:: Data provided ::
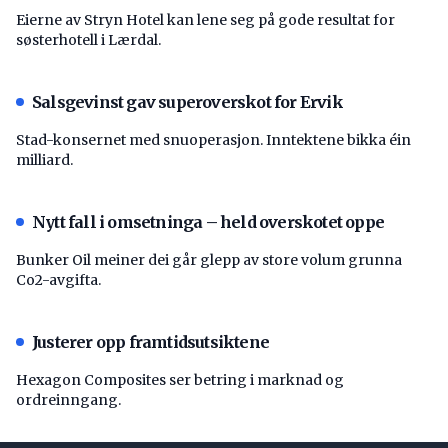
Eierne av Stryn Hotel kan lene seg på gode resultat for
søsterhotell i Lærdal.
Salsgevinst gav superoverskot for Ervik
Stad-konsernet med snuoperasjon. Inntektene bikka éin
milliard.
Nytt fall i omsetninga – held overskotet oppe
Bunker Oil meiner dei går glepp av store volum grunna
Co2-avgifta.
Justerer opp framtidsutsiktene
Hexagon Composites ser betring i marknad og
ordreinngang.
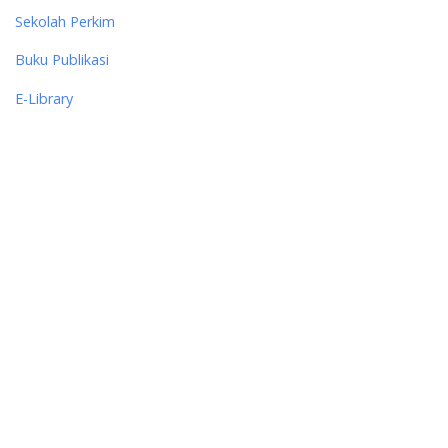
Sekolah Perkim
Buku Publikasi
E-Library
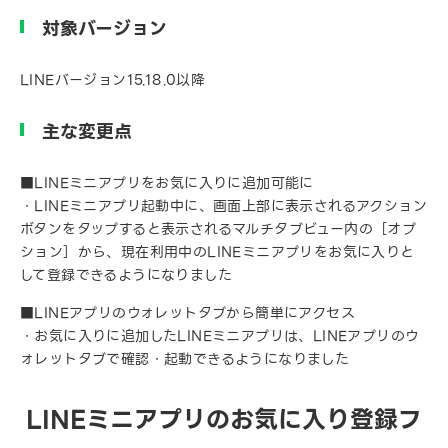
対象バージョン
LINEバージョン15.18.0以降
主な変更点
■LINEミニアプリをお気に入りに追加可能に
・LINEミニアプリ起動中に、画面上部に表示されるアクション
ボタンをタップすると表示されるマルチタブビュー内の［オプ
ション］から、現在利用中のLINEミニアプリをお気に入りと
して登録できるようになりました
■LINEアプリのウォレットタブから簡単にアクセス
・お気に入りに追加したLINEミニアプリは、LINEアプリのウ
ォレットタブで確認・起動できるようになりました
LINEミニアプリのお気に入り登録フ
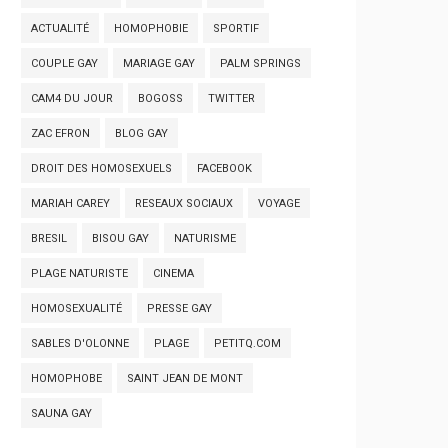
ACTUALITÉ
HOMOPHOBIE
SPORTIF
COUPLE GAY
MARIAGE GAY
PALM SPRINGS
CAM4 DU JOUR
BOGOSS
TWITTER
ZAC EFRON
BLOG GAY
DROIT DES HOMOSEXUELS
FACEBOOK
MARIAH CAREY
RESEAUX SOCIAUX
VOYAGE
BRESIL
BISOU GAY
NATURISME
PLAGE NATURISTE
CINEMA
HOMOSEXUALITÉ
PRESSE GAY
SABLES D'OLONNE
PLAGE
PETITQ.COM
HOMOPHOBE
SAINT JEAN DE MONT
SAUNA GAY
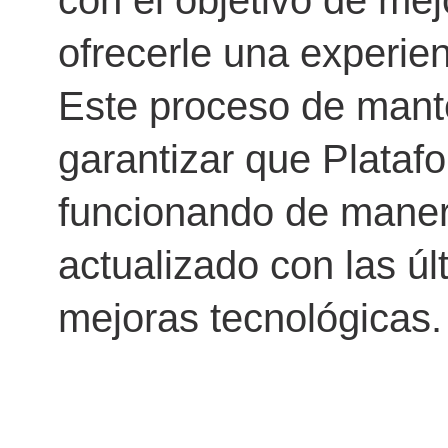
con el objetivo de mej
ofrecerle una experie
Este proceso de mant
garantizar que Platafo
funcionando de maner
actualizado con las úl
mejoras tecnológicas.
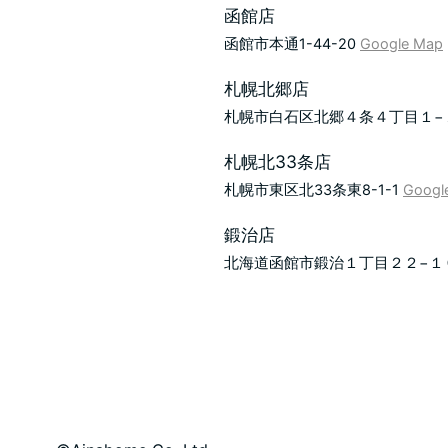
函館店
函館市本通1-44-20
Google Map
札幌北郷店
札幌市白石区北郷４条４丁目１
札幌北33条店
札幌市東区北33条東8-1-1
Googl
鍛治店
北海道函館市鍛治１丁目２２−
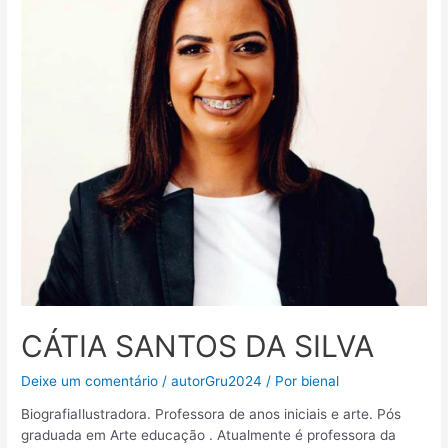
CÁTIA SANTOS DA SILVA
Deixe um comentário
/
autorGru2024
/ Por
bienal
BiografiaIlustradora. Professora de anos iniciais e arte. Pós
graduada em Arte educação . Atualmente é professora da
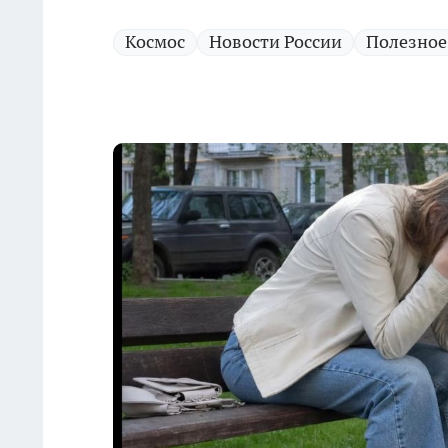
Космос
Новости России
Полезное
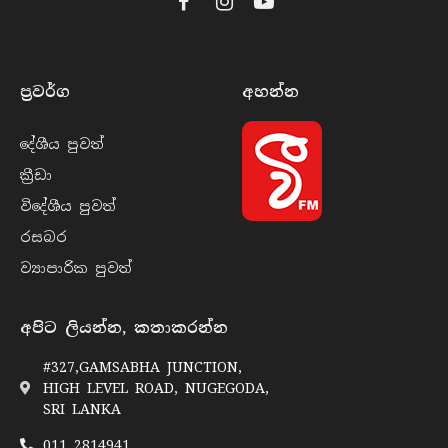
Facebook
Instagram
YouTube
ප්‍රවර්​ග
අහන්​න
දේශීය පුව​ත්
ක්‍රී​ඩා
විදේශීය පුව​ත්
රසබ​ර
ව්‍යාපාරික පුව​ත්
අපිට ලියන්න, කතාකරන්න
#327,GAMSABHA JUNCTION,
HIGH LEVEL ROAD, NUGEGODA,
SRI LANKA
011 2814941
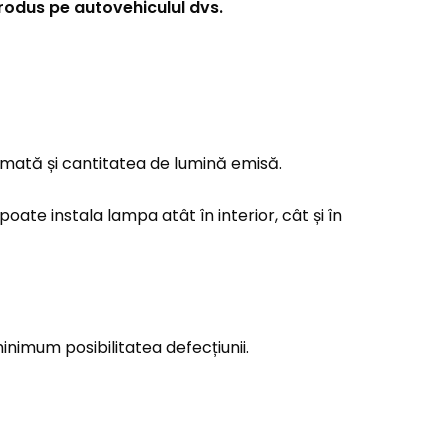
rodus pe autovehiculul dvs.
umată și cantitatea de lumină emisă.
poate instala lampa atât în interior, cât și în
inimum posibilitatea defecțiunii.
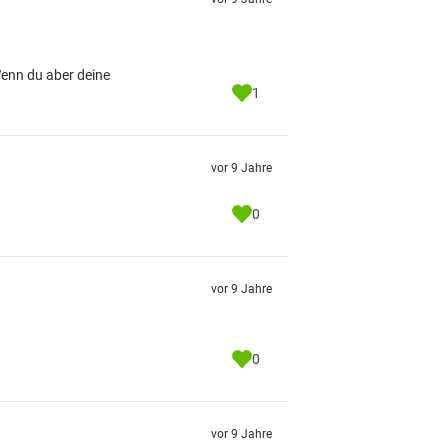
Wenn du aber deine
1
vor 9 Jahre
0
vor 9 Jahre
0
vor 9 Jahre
:::
» **What is needed**: Please copy the lines above, starting at the one that holds "විදේශීය පුව​ත්" and stopping after the last line, exactly as they appear and minus the pictures.

» **Answer space**:
විදේශීය පුව​ත්
රසබ​ර
ව්‍යාපාරික පුව​ත්
අපිට ලියන්න, කතාකරන්න
#327,GAMSABHA JUNCTION,
HIGH LEVEL ROAD, NUGEGODA,
SRI LANKA
011 2814941
rodus pe autovehiculul dvs.
umată și cantitatea de lumină emisă.
poate instala lampa atât în interior, cât și în
inimum posibilitatea defecțiunii.
Wenn du aber deine
1
vor 9 Jahre
0
vor 9 Jahre
0
vor 9 Jahre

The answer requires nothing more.